Marie Stegner is a wife, mother, RN and Consumer Health Advocate and blogger for Maid Brigade, a house cleaning service whose mission is to improve the quality of life of everyone touched with the brand.marie  Stegner fields a lot of questions about the health aspect of the company’s green cleaning program but she wishes she had a quarter for every time someone asked her whether hiring Maid Brigade can save their marriage!

her answer? maybe – but for sure Maid Brigade can put an end to conflict about who’s doing the housecleaning. realizing how universal this issue is for couples and families, she wrote this blog for us. enjoy!


Who cares about a clean house?

At the start of my marriage 17 years ago, I spent much of my time decorating and keeping my home spotless. My husband used to say, “Why are you cleaning so much when it’s only going to get messed up anyway?” I used to get so upset with him because he didn’t care as much about cleaning nor did he clean as well as I did. I would be the one to take care of all the cleaning before my in-laws came to visit. And because I was doing it alone, I would end up staying up very late to get everything done.

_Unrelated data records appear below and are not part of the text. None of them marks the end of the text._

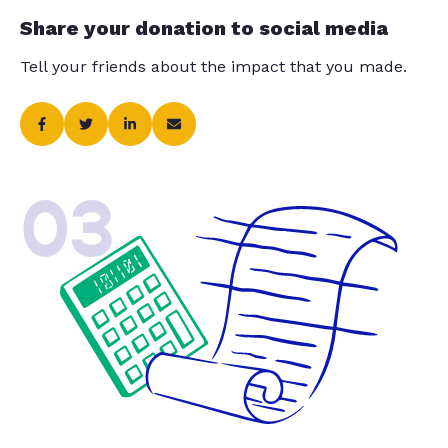
Share your donation to social media
Tell your friends about the impact that you made.
03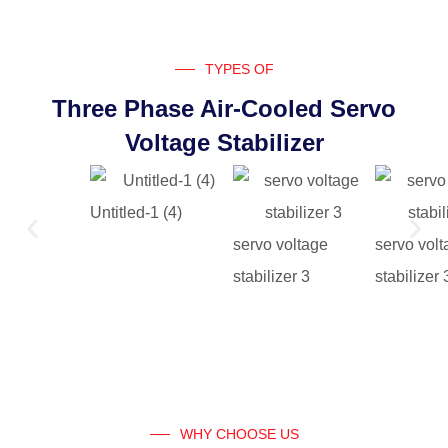
TYPES OF
Three Phase Air-Cooled Servo
Voltage Stabilizer
Untitled-1 (4)
servo voltage
servo vol
stabilizer 3
stabilizer 
WHY CHOOSE US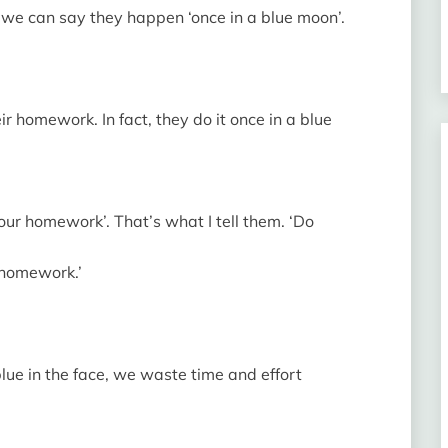
, we can say they happen ‘once in a blue moon’.
 homework. In fact, they do it once in a blue
our homework’. That’s what I tell them. ‘Do
 homework.’
blue in the face, we waste time and effort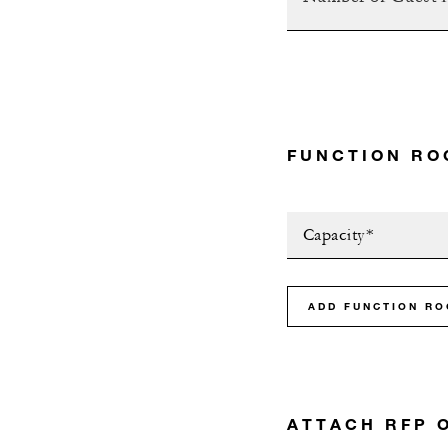
FUNCTION RO
Capacity*
ADD FUNCTION R
ATTACH RFP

So the holidays became a stress, but only for me. Soon, our differences in cleaning and taking responsibility of the chores became a real friction point in our relationship. I was not alone, but I didn’t know it.

More females than males think others in the household care less than they do about having a clean home (48% vs 30%), according to a survey conducted by Maid Brigade this past spring. That’s not really a surprise, but more of a validation. But here’s the thing: Women are equally split between feeling that others care less than or the same as they do (47.1% vs 47.7%) AND only 30% of men say others care less than they do! I’m not alone – we have a problem!

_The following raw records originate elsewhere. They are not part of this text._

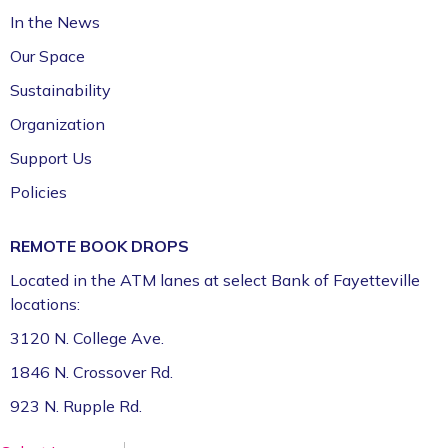
In the News
Fayetteville Public Library -
Walker Community
Room (3rd Floor)
Our Space
Sustainability
Organization
Support Us
Policies
REMOTE BOOK DROPS
Located in the ATM lanes at select Bank of Fayetteville
locations:
3120 N. College Ave.
1846 N. Crossover Rd.
923 N. Rupple Rd.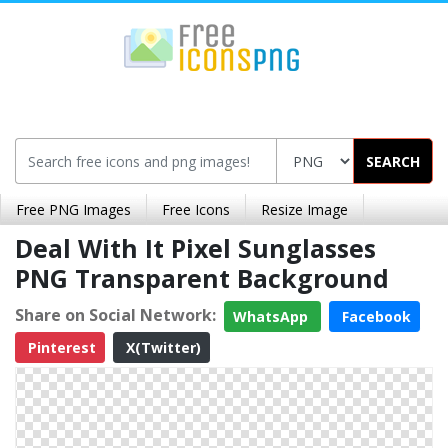
SEARCH
Free PNG Images
Free Icons
Resize Image
Deal With It Pixel Sunglasses
PNG Transparent Background
Share on Social Network:
WhatsApp
Facebook
Pinterest
X(Twitter)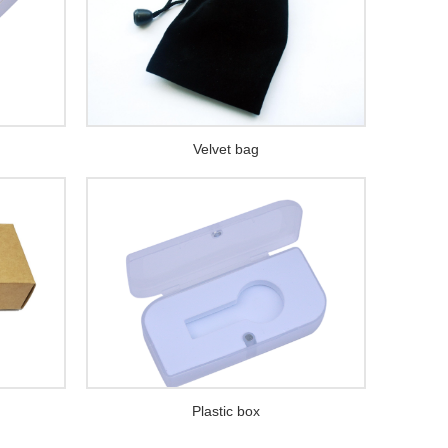
Velvet bag
Plastic box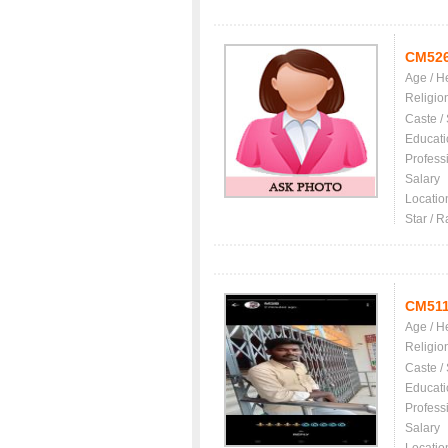
CM52
Age / H
Religio
Caste /
Educati
Profess
Salary
Locatio
Star / R
CM511
Age / H
Religio
Caste /
Educati
Profess
Salary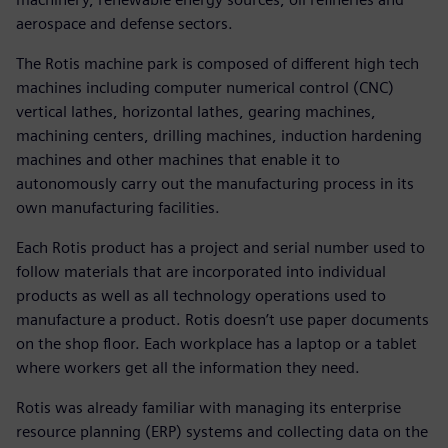
aerospace and defense sectors.
The Rotis machine park is composed of different high tech
machines including computer numerical control (CNC)
vertical lathes, horizontal lathes, gearing machines,
machining centers, drilling machines, induction hardening
machines and other machines that enable it to
autonomously carry out the manufacturing process in its
own manufacturing facilities.
Each Rotis product has a project and serial number used to
follow materials that are incorporated into individual
products as well as all technology operations used to
manufacture a product. Rotis doesn’t use paper documents
on the shop floor. Each workplace has a laptop or a tablet
where workers get all the information they need.
Rotis was already familiar with managing its enterprise
resource planning (ERP) systems and collecting data on the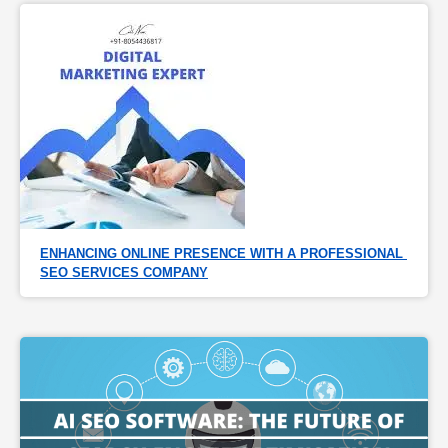
ENHANCING ONLINE PRESENCE WITH A PROFESSIONAL 
SEO SERVICES COMPANY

Add the emotional and financial stress of the holidays, visiting relatives and flu season to the everyday stresses we all experience and we find ourselves – and our nerves – stretched tighter and tighter. We do not need arguments or ill-will over who’s doing the cleaning chores to create a flashpoint between spouses and families. For a healthy relationship and a functional household when both parents work, it is so important that everyone chip in. That is what commitment and partnership is all about.

I work three part-time jobs during the day, and my teenagers are also frantically busy trying to balance work, school, jobs, sports, and friends….which requires my support (well – really, transport!). The busier I got, the harder it became to clean. And find the motivation to clean.

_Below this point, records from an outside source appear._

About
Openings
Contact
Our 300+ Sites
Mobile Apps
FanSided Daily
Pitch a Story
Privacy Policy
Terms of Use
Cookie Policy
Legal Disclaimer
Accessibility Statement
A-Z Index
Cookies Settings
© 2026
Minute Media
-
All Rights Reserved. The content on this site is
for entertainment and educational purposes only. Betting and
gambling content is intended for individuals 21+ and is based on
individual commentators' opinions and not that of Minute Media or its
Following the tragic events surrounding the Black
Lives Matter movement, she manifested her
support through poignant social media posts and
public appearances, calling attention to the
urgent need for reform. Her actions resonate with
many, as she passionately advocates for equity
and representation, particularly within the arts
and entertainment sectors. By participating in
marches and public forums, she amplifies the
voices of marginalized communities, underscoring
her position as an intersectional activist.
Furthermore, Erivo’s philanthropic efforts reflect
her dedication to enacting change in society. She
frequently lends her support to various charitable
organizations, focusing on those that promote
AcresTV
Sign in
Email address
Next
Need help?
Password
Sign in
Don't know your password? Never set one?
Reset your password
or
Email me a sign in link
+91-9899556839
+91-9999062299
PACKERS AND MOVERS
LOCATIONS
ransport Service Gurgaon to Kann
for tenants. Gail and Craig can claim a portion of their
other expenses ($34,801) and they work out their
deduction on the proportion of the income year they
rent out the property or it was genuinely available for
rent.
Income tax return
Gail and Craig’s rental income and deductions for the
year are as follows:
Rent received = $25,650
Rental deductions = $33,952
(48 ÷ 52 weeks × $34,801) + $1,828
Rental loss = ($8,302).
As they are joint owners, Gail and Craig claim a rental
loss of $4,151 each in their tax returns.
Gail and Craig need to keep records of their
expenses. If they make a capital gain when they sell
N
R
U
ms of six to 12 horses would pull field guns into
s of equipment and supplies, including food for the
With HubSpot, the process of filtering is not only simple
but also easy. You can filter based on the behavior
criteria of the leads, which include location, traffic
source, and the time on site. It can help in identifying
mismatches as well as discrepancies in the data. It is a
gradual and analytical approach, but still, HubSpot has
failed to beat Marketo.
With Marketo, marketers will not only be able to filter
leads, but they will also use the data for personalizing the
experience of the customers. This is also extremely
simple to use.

But I really think the tipping point came when my husband started working nights as general manager of a busy restaurant chain. With all of us coming and going at different times, I found myself more isolated than ever. I felt alone in doing the household chores, but also felt alone because we hardly ever got to enjoy each other’s company. And we are living under the same roof!

Re-shaping the problem

That’s when I decided to start looking at the problem differently. I recast my view of chores as an opportunity for together time. At the same time, I knew I needed to find a way to get my husband and kids to take that same view. Sounds impossible, right? I was successful and you can be too. What worked for us may not work for you, but at least it will open up your mind to a new way of looking at the problem – which is the beginning of any successful change.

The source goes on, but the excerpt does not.